Task input —
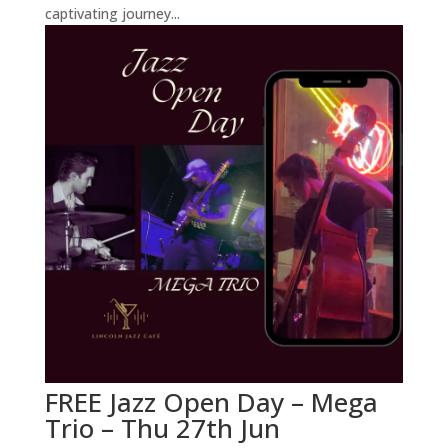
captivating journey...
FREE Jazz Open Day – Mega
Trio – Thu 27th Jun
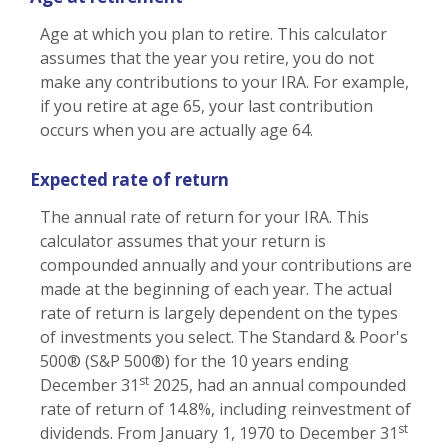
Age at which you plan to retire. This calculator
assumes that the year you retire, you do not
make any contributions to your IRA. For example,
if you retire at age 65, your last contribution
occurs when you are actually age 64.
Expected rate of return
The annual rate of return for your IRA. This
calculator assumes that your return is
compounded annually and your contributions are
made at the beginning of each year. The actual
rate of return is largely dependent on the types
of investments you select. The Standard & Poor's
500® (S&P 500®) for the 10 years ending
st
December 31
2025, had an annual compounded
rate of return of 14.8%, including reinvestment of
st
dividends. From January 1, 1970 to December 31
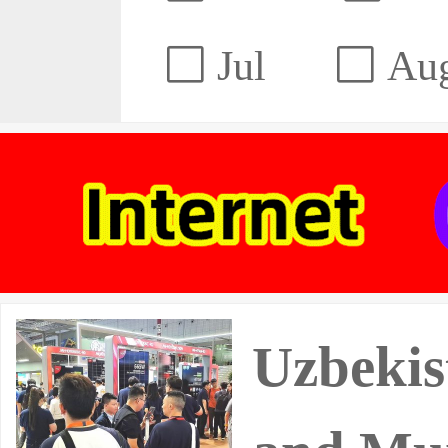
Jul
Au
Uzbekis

Problem —
Extract, word for word, each line from the top of the data down to and including the line with "make any contributions"; skip the pictures.

Task solution —
captivating journey...
FREE Jazz Open Day – Mega
Trio – Thu 27th Jun
Age at which you plan to retire. This calculator
assumes that the year you retire, you do not
make any contributions to your IRA. For example,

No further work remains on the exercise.